数多の守備隊を突破して、敵の心臓部を直接襲撃するというわけだ。
「無理はするなよ、力也」
「分かってる」
「…………頼む」
彼女の手をぎゅっと握ってから、左の頬に紅い十字架が描かれたバラクラバ帽をかぶり、俺も広間を後にした。
「提督、全艦出撃準備完了とのことです」
「うむ」
艦橋の窓からずらりと並ぶ大艦隊を見渡し、ヴィンスキー提督は頷いた。
今回の作戦には、全ての艦艇が参加する。再生産されたばかりのジャック・ド・モレー級の同型艦たちも、海軍が創設された頃から戦い続けている長女と共に単縦陣を形成し、敵艦隊と戦うのだ。
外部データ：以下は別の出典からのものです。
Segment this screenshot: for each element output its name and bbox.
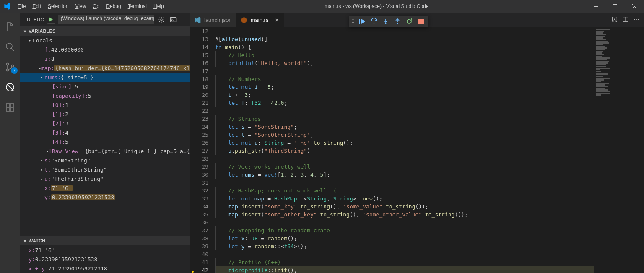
code-line[interactable]: let mut i = 5; [215, 83, 594, 91]
variable-row[interactable]: i: 8 [20, 54, 190, 63]
variable-row[interactable]: ▾nums: { size=5 } [20, 73, 190, 82]
tab-launch-json[interactable]: launch.json [190, 13, 236, 27]
code-line[interactable]: let nums = vec![1, 2, 3, 4, 5]; [215, 171, 594, 179]
gear-icon[interactable] [157, 15, 166, 24]
step-out-button[interactable] [392, 16, 402, 26]
line-number[interactable]: 20 [190, 91, 208, 99]
line-number[interactable]: 41 [190, 258, 208, 266]
line-number[interactable]: 32 [190, 187, 208, 195]
restart-button[interactable] [404, 16, 414, 26]
code-line[interactable]: // Stepping in the random crate [215, 226, 594, 234]
variable-row[interactable]: [1]: 2 [20, 109, 190, 119]
code-line[interactable]: let mut u: String = "The".to_string(); [215, 139, 594, 147]
split-editor-icon[interactable] [622, 16, 629, 24]
line-number[interactable]: 28 [190, 155, 208, 163]
variable-row[interactable]: ▸u: "TheThirdString" [20, 174, 190, 183]
code-line[interactable]: let s = "SomeString"; [215, 123, 594, 131]
extensions-icon[interactable] [0, 97, 20, 117]
line-number[interactable]: 13 [190, 35, 208, 43]
line-number[interactable]: 23 [190, 115, 208, 123]
code-line[interactable]: i += 3; [215, 91, 594, 99]
code-line[interactable]: // Strings [215, 115, 594, 123]
code-line[interactable]: // Numbers [215, 75, 594, 83]
menu-help[interactable]: Help [150, 0, 167, 13]
watch-row[interactable]: x: 71 'G' [20, 245, 190, 255]
variable-row[interactable]: [3]: 4 [20, 128, 190, 137]
variable-row[interactable]: [0]: 1 [20, 100, 190, 109]
menu-terminal[interactable]: Terminal [125, 0, 150, 13]
step-over-button[interactable] [369, 16, 379, 26]
debug-config-dropdown[interactable]: (Windows) Launch (vscode_debug_example) [58, 15, 154, 24]
code-area[interactable]: #[allow(unused)]fn main() { // Hello pri… [215, 27, 594, 273]
code-line[interactable] [215, 107, 594, 115]
code-line[interactable]: map.insert("some_key".to_string(), "some… [215, 203, 594, 211]
continue-button[interactable] [357, 16, 367, 26]
line-number[interactable]: 21 [190, 99, 208, 107]
line-number[interactable]: 30 [190, 171, 208, 179]
line-number[interactable]: 24 [190, 123, 208, 131]
line-number[interactable]: 16 [190, 59, 208, 67]
code-line[interactable] [215, 155, 594, 163]
code-line[interactable]: println!("Hello, world!"); [215, 59, 594, 67]
variable-row[interactable]: [capacity]: 5 [20, 91, 190, 100]
line-number[interactable]: 27 [190, 147, 208, 155]
line-number[interactable]: 37 [190, 226, 208, 234]
line-number[interactable]: 36 [190, 218, 208, 226]
minimize-button[interactable] [586, 0, 605, 13]
maximize-button[interactable] [605, 0, 625, 13]
code-line[interactable] [215, 250, 594, 258]
menu-view[interactable]: View [72, 0, 89, 13]
menu-edit[interactable]: Edit [29, 0, 44, 13]
step-into-button[interactable] [381, 16, 391, 26]
line-number[interactable]: 17 [190, 67, 208, 75]
start-debug-button[interactable] [47, 16, 55, 24]
stop-button[interactable] [416, 16, 426, 26]
code-line[interactable]: let mut map = HashMap::<String, String>:… [215, 195, 594, 203]
menu-file[interactable]: File [14, 0, 29, 13]
drag-grip-icon[interactable]: ⠿ [351, 19, 355, 24]
code-line[interactable]: u.push_str("ThirdString"); [215, 147, 594, 155]
variable-row[interactable]: y: 0.23390195921231538 [20, 192, 190, 202]
locals-scope[interactable]: ▾Locals [20, 36, 190, 45]
line-number[interactable]: 39 [190, 242, 208, 250]
tab-main-rs[interactable]: main.rs× [236, 13, 285, 27]
variable-row[interactable]: ▸s: "SomeString" [20, 156, 190, 165]
code-line[interactable] [215, 67, 594, 75]
line-number[interactable]: 26 [190, 139, 208, 147]
debug-console-icon[interactable] [169, 15, 178, 24]
minimap[interactable] [594, 27, 644, 273]
line-number[interactable]: 40 [190, 250, 208, 258]
compare-icon[interactable] [611, 16, 618, 24]
code-line[interactable]: // Vec; works pretty well! [215, 163, 594, 171]
code-line[interactable]: map.insert("some_other_key".to_string(),… [215, 211, 594, 218]
search-icon[interactable] [0, 37, 20, 57]
line-number[interactable]: 18 [190, 75, 208, 83]
variables-header[interactable]: ▾VARIABLES [20, 26, 190, 36]
code-line[interactable]: let f: f32 = 42.0; [215, 99, 594, 107]
line-number[interactable]: 12 [190, 27, 208, 35]
code-line[interactable]: fn main() { [215, 43, 594, 51]
code-line[interactable]: // Hello [215, 51, 594, 59]
menu-go[interactable]: Go [89, 0, 103, 13]
code-line[interactable]: let x: u8 = random(); [215, 234, 594, 242]
code-line[interactable] [215, 179, 594, 187]
variable-row[interactable]: f: 42.0000000 [20, 45, 190, 54]
line-number[interactable]: 34 [190, 203, 208, 211]
code-line[interactable]: // HashMap; does not work well :( [215, 187, 594, 195]
line-number[interactable]: ▶42 [190, 266, 208, 273]
line-number[interactable]: 38 [190, 234, 208, 242]
variable-row[interactable]: ▸t: "SomeOtherString" [20, 165, 190, 174]
more-icon[interactable] [633, 16, 640, 24]
watch-header[interactable]: ▾WATCH [20, 236, 190, 245]
menu-selection[interactable]: Selection [44, 0, 72, 13]
debug-icon[interactable] [0, 77, 20, 97]
explorer-icon[interactable] [0, 17, 20, 37]
watch-row[interactable]: x + y: 71.233901959212318 [20, 264, 190, 273]
line-number[interactable]: 31 [190, 179, 208, 187]
close-button[interactable] [625, 0, 644, 13]
code-line[interactable] [215, 218, 594, 226]
variable-row[interactable]: [2]: 3 [20, 119, 190, 128]
code-line[interactable]: microprofile::init(); [215, 266, 594, 273]
variable-row[interactable]: ▸[Raw View]: {buf={ptr={ Unique 1 } cap=… [20, 146, 190, 156]
code-line[interactable]: #[allow(unused)] [215, 35, 594, 43]
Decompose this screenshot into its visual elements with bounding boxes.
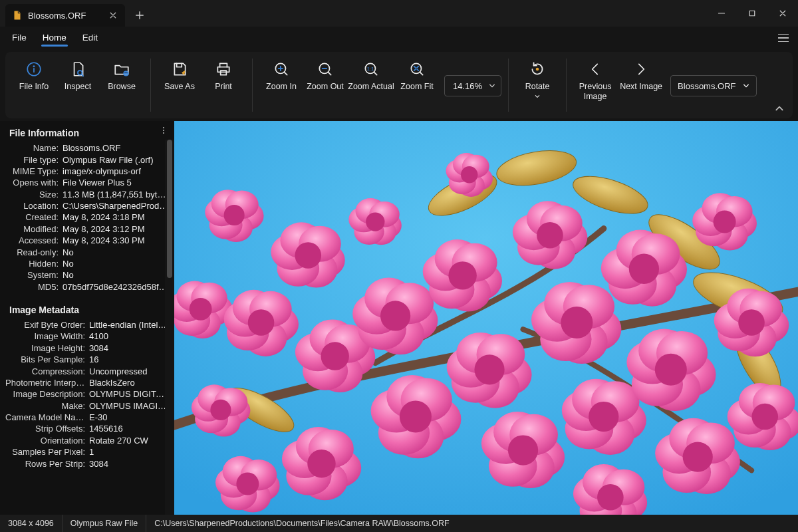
ribbon-group-rotate: Rotate bbox=[509, 52, 566, 118]
chevron-right-icon bbox=[632, 60, 650, 78]
sidebar-scrollbar[interactable] bbox=[165, 140, 174, 515]
metadata-list: Exif Byte Order:Little-endian (Intel…Ima… bbox=[0, 319, 174, 469]
info-value: OLYMPUS IMAGI… bbox=[89, 401, 169, 411]
info-row: Accessed:May 8, 2024 3:30 PM bbox=[0, 235, 174, 246]
svg-point-37 bbox=[190, 298, 212, 321]
svg-point-86 bbox=[400, 400, 432, 432]
maximize-button[interactable] bbox=[737, 0, 767, 27]
info-key: Image Width: bbox=[5, 331, 89, 341]
info-value: E-30 bbox=[89, 412, 169, 422]
info-key: Modified: bbox=[5, 224, 63, 234]
ribbon-toolbar: File Info Inspect Browse Save As Print bbox=[5, 52, 793, 118]
info-key: Orientation: bbox=[5, 436, 89, 446]
scrollbar-thumb[interactable] bbox=[167, 140, 172, 278]
info-row: Orientation:Rotate 270 CW bbox=[0, 435, 174, 446]
info-key: Hidden: bbox=[5, 259, 63, 269]
info-row: Read-only:No bbox=[0, 246, 174, 257]
info-key: Image Height: bbox=[5, 343, 89, 353]
zoom-level-dropdown[interactable]: 14.16% bbox=[444, 75, 501, 96]
status-path: C:\Users\SharpenedProductions\Documents\… bbox=[146, 515, 457, 532]
minimize-button[interactable] bbox=[706, 0, 737, 27]
close-window-button[interactable] bbox=[767, 0, 798, 27]
print-button[interactable]: Print bbox=[201, 56, 245, 91]
previous-image-label-2: Image bbox=[584, 92, 607, 101]
info-value: 3084 bbox=[89, 343, 169, 353]
ribbon-group-zoom: Zoom In Zoom Out 1:1 Zoom Actual Zoom Fi… bbox=[253, 52, 508, 118]
svg-rect-0 bbox=[749, 11, 755, 16]
info-value: May 8, 2024 3:12 PM bbox=[63, 224, 169, 234]
svg-point-100 bbox=[448, 261, 476, 289]
chevron-down-icon bbox=[534, 92, 541, 101]
file-icon bbox=[12, 10, 23, 21]
svg-rect-5 bbox=[217, 67, 229, 72]
file-info-button[interactable]: File Info bbox=[12, 56, 56, 91]
svg-point-15 bbox=[163, 132, 164, 134]
info-key: System: bbox=[5, 270, 63, 280]
zoom-actual-label: Zoom Actual bbox=[348, 82, 394, 91]
document-tab[interactable]: Blossoms.ORF bbox=[5, 4, 125, 27]
inspect-button[interactable]: Inspect bbox=[56, 56, 100, 91]
tab-label: Blossoms.ORF bbox=[28, 11, 86, 21]
info-value: 1 bbox=[89, 447, 169, 457]
image-viewport[interactable] bbox=[174, 121, 798, 515]
zoom-fit-button[interactable]: Zoom Fit bbox=[395, 56, 439, 91]
info-row: Image Height:3084 bbox=[0, 342, 174, 354]
status-dimensions: 3084 x 4096 bbox=[0, 515, 63, 532]
info-value: Little-endian (Intel… bbox=[89, 320, 169, 330]
new-tab-button[interactable] bbox=[129, 5, 150, 26]
svg-point-12 bbox=[537, 68, 539, 70]
svg-point-51 bbox=[210, 400, 231, 420]
info-value: C:\Users\SharpenedProdu… bbox=[63, 201, 169, 211]
menu-file[interactable]: File bbox=[5, 29, 33, 48]
next-image-label: Next Image bbox=[620, 82, 662, 91]
info-key: File type: bbox=[5, 155, 63, 165]
info-row: Created:May 8, 2024 3:18 PM bbox=[0, 211, 174, 223]
window-controls bbox=[706, 0, 798, 27]
info-value: Blossoms.ORF bbox=[63, 143, 169, 153]
info-value: Rotate 270 CW bbox=[89, 436, 169, 446]
tab-close-button[interactable] bbox=[106, 9, 120, 22]
collapse-ribbon-button[interactable] bbox=[773, 102, 786, 114]
menu-edit[interactable]: Edit bbox=[76, 29, 104, 48]
svg-point-44 bbox=[248, 309, 275, 336]
info-key: Photometric Interpreta… bbox=[5, 378, 89, 388]
zoom-level-value: 14.16% bbox=[453, 81, 482, 91]
previous-image-button[interactable]: Previous Image bbox=[573, 56, 617, 102]
info-key: Name: bbox=[5, 143, 63, 153]
svg-point-163 bbox=[714, 211, 736, 233]
svg-point-72 bbox=[366, 212, 384, 231]
info-value: May 8, 2024 3:18 PM bbox=[63, 212, 169, 222]
image-selector-dropdown[interactable]: Blossoms.ORF bbox=[670, 75, 757, 96]
info-key: Samples Per Pixel: bbox=[5, 447, 89, 457]
more-menu-button[interactable] bbox=[774, 29, 793, 47]
zoom-out-icon bbox=[316, 60, 334, 78]
info-row: Bits Per Sample:16 bbox=[0, 354, 174, 365]
browse-button[interactable]: Browse bbox=[100, 56, 144, 91]
info-value: Olympus Raw File (.orf) bbox=[63, 155, 169, 165]
ribbon-group-nav: Previous Image Next Image Blossoms.ORF bbox=[567, 52, 763, 118]
info-row: Exif Byte Order:Little-endian (Intel… bbox=[0, 319, 174, 331]
menu-home[interactable]: Home bbox=[36, 29, 73, 48]
sidebar-options-button[interactable] bbox=[157, 124, 170, 137]
zoom-in-icon bbox=[272, 60, 291, 78]
svg-point-114 bbox=[508, 435, 538, 465]
svg-point-121 bbox=[537, 222, 563, 249]
svg-point-2 bbox=[33, 66, 34, 66]
status-bar: 3084 x 4096 Olympus Raw File C:\Users\Sh… bbox=[0, 515, 798, 532]
file-info-panel-title: File Information bbox=[0, 121, 174, 142]
image-selector-value: Blossoms.ORF bbox=[678, 81, 735, 91]
info-value: File Viewer Plus 5 bbox=[63, 178, 169, 188]
info-row: MIME Type:image/x-olympus-orf bbox=[0, 166, 174, 177]
svg-point-135 bbox=[589, 402, 618, 432]
rotate-button[interactable]: Rotate bbox=[515, 56, 559, 102]
zoom-in-label: Zoom In bbox=[266, 82, 297, 91]
zoom-actual-button[interactable]: 1:1 Zoom Actual bbox=[347, 56, 395, 91]
info-value: Uncompressed bbox=[89, 366, 169, 376]
zoom-in-button[interactable]: Zoom In bbox=[259, 56, 303, 91]
save-as-button[interactable]: Save As bbox=[158, 56, 201, 91]
info-key: Read-only: bbox=[5, 247, 63, 257]
info-row: Camera Model Name:E-30 bbox=[0, 412, 174, 423]
info-row: Strip Offsets:1455616 bbox=[0, 423, 174, 434]
zoom-out-button[interactable]: Zoom Out bbox=[303, 56, 347, 91]
next-image-button[interactable]: Next Image bbox=[617, 56, 665, 91]
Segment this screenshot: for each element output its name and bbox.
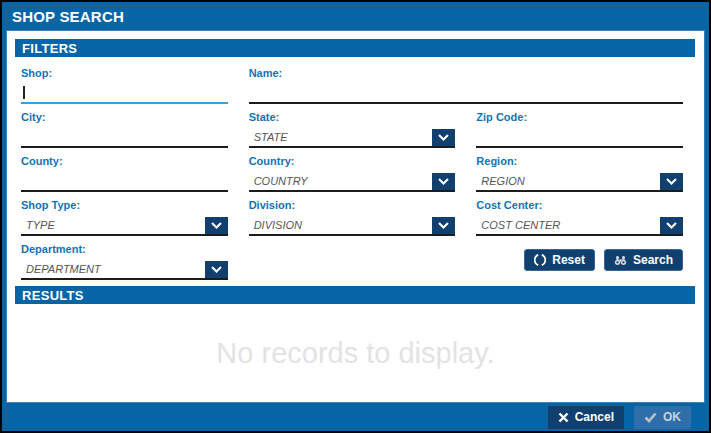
county-input[interactable]	[21, 173, 228, 192]
chevron-down-icon[interactable]	[432, 129, 455, 146]
country-select-value: COUNTRY	[249, 173, 456, 189]
window-title: SHOP SEARCH	[2, 2, 709, 30]
search-button-label: Search	[633, 253, 673, 267]
ok-button[interactable]: OK	[634, 406, 691, 429]
footer-bar: Cancel OK	[2, 403, 709, 431]
field-state: State: STATE	[249, 108, 456, 148]
reset-button-label: Reset	[552, 253, 585, 267]
country-select[interactable]: COUNTRY	[249, 173, 456, 192]
cost-center-select-value: COST CENTER	[476, 217, 683, 233]
name-label: Name:	[249, 67, 683, 79]
field-region: Region: REGION	[476, 152, 683, 192]
state-label: State:	[249, 111, 456, 123]
shop-search-dialog: SHOP SEARCH FILTERS Shop: Name: City: St…	[0, 0, 711, 433]
text-caret	[23, 86, 25, 99]
state-select-value: STATE	[249, 129, 456, 145]
division-select-value: DIVISION	[249, 217, 456, 233]
shop-input[interactable]	[21, 85, 228, 104]
shop-type-label: Shop Type:	[21, 199, 228, 211]
results-empty-message: No records to display.	[7, 304, 704, 402]
ok-button-label: OK	[663, 410, 681, 424]
zip-label: Zip Code:	[476, 111, 683, 123]
chevron-down-icon[interactable]	[205, 261, 228, 278]
binoculars-icon	[614, 254, 627, 266]
region-label: Region:	[476, 155, 683, 167]
shop-label: Shop:	[21, 67, 228, 79]
filters-section-header: FILTERS	[15, 39, 695, 57]
cancel-button-label: Cancel	[575, 410, 614, 424]
name-input[interactable]	[249, 85, 683, 104]
filters-form: Shop: Name: City: State: STATE	[7, 57, 704, 280]
field-cost-center: Cost Center: COST CENTER	[476, 196, 683, 236]
country-label: Country:	[249, 155, 456, 167]
field-name: Name:	[249, 64, 683, 104]
filter-actions: Reset Search	[476, 240, 683, 280]
division-label: Division:	[249, 199, 456, 211]
field-country: Country: COUNTRY	[249, 152, 456, 192]
results-section-header: RESULTS	[15, 286, 695, 304]
division-select[interactable]: DIVISION	[249, 217, 456, 236]
field-zip: Zip Code:	[476, 108, 683, 148]
field-city: City:	[21, 108, 228, 148]
check-icon	[644, 412, 657, 423]
reset-button[interactable]: Reset	[524, 249, 595, 271]
state-select[interactable]: STATE	[249, 129, 456, 148]
department-label: Department:	[21, 243, 228, 255]
chevron-down-icon[interactable]	[660, 173, 683, 190]
field-shop: Shop:	[21, 64, 228, 104]
city-input[interactable]	[21, 129, 228, 148]
reset-icon	[534, 254, 546, 266]
zip-input[interactable]	[476, 129, 683, 148]
cost-center-select[interactable]: COST CENTER	[476, 217, 683, 236]
city-label: City:	[21, 111, 228, 123]
region-select[interactable]: REGION	[476, 173, 683, 192]
chevron-down-icon[interactable]	[205, 217, 228, 234]
cost-center-label: Cost Center:	[476, 199, 683, 211]
field-shop-type: Shop Type: TYPE	[21, 196, 228, 236]
region-select-value: REGION	[476, 173, 683, 189]
shop-type-select-value: TYPE	[21, 217, 228, 233]
county-label: County:	[21, 155, 228, 167]
field-department: Department: DEPARTMENT	[21, 240, 228, 280]
department-select[interactable]: DEPARTMENT	[21, 261, 228, 280]
cancel-button[interactable]: Cancel	[548, 406, 624, 429]
chevron-down-icon[interactable]	[432, 217, 455, 234]
department-select-value: DEPARTMENT	[21, 261, 228, 277]
search-button[interactable]: Search	[604, 249, 683, 271]
field-division: Division: DIVISION	[249, 196, 456, 236]
dialog-content: FILTERS Shop: Name: City: State:	[6, 30, 705, 403]
close-icon	[558, 412, 569, 423]
chevron-down-icon[interactable]	[660, 217, 683, 234]
chevron-down-icon[interactable]	[432, 173, 455, 190]
shop-type-select[interactable]: TYPE	[21, 217, 228, 236]
field-county: County:	[21, 152, 228, 192]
提督は椅子からゆっくりと立ち上がり、頭にかぶっている軍帽をかぶり直す。彼がかぶっている海軍用の軍帽は、現在のテンプル騎士団で採用されている物ではない。テンプル騎士団海軍が創設された時に採用されていた当時の軍帽を、未だにかぶり続けているのだ。
「揺り籠の命運、この一戦にあり」
もしこの戦いに敗北することになれば――――――今度こそ、テンプル騎士団は壊滅する。
それゆえに、敗北だけは絶対に許されない。
「機関長、フィオナ機関起動」
『了解、フィオナ機関起動。魔力加圧、30メルフから300メルフへ』
艦長に向かって頷いてから、ヴィンスキー提督は全艦に命じた。